Uno scrittore torna in Colombia, a Medellin. E precipita in un mondo di violenze dove la vita non vale niente. «Compra due ragazzini» violenti… Purezza e corruzione, questa la diade imprescindibile di
La virgen de los sicarios
. I giovani di Medellín sono così: innocenti assassini, perché il «ferro» (la pistola) non è più un mezzo per affermare se stessi, ma semplicemente per esprimersi. Ossia, restare vivi. Non c’è differenza tra un giovane e l’altro (il film accosta due ragazzi dai tratti molto simili), se non nel desiderio più o meno forte di sopravvivere, il che equivale a sopraffare il prossimo.

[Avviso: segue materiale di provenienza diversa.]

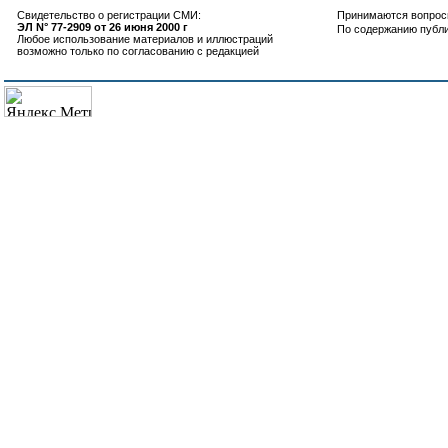
Свидетельство о регистрации СМИ:
Принимаются вопросы
ЭЛ N° 77-2909 от 26 июня 2000 г
По содержанию публ
Любое использование материалов и иллюстраций
возможно только по согласованию с редакцией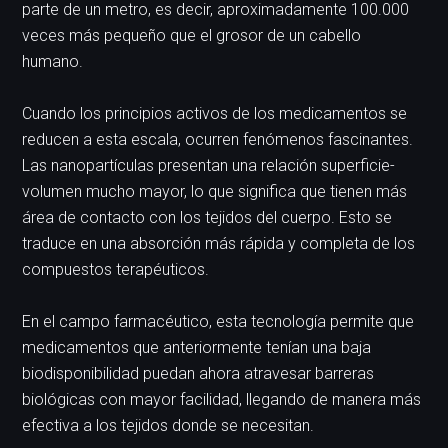
parte de un metro, es decir, aproximadamente 100.000
veces más pequeño que el grosor de un cabello
humano.
Cuando los principios activos de los medicamentos se
reducen a esta escala, ocurren fenómenos fascinantes.
Las nanopartículas presentan una relación superficie-
volumen mucho mayor, lo que significa que tienen más
área de contacto con los tejidos del cuerpo. Esto se
traduce en una absorción más rápida y completa de los
compuestos terapéuticos.
En el campo farmacéutico, esta tecnología permite que
medicamentos que anteriormente tenían una baja
biodisponibilidad puedan ahora atravesar barreras
biológicas con mayor facilidad, llegando de manera más
efectiva a los tejidos donde se necesitan.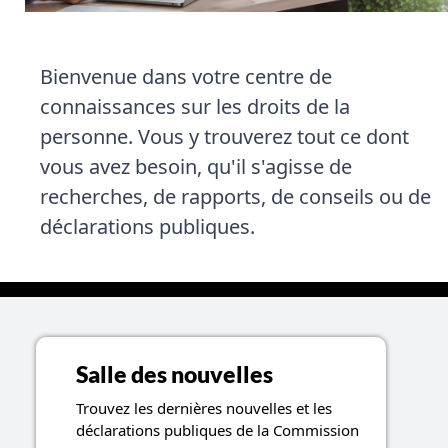
Bienvenue dans votre centre de
connaissances sur les droits de la
personne. Vous y trouverez tout ce dont
vous avez besoin, qu'il s'agisse de
recherches, de rapports, de conseils ou de
déclarations publiques.
Sujets liés aux ressources
Salle des nouvelles
Trouvez les dernières nouvelles et les
déclarations publiques de la Commission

Questo sguardo implacabile e terminale è il supporto su cui il film si appoggia. Tra chiesa e droga, tra omicidi e amplessi, Barbet Schroeder e il suo sceneggiatore colgono la realtà colombiana nelle sue più intime contraddizioni (che sono poi quelle dominanti ma nascoste anche nel nostro mondo).
La virgen de los sicarios
ha senza dubbio la virtù e l’energia di denunciare le relazioni che esistono tra questi elementi; ciò che pregiudica la forza dell’assunto è l’avergli dato corpo nella figura di uno scrittore, disincantato e innamorato di questa realtà. Sono le parole più che le immagini, girate in digitale con uno stile molto eterogeneo (si passa dall’illuminazione grossolana stile telenovela al frammento onirico, dal campo-controcampo del telefilm a sequenze decisamente rarefatte: la scena nell’obitorio ne è un ottimo esempio), a pregiudicarne il risultato.
La virgen de los sicarios
è uno di quei film troppo pensati prima di essere realizzati. La cesura è visibile per il modo in cui il progetto si compromette con l’incontro con il reale. Da una parte le immagini seguono una sorta di critica sociale, dall’altra la struttura del racconto contiene tutte le deformazioni di una tragedia dai toni universali. E tra reale e artificio, il film non prende partito, creando una spiacevole e persino preoccupante ambiguità tra modalità di rappresentazione e programma espresso.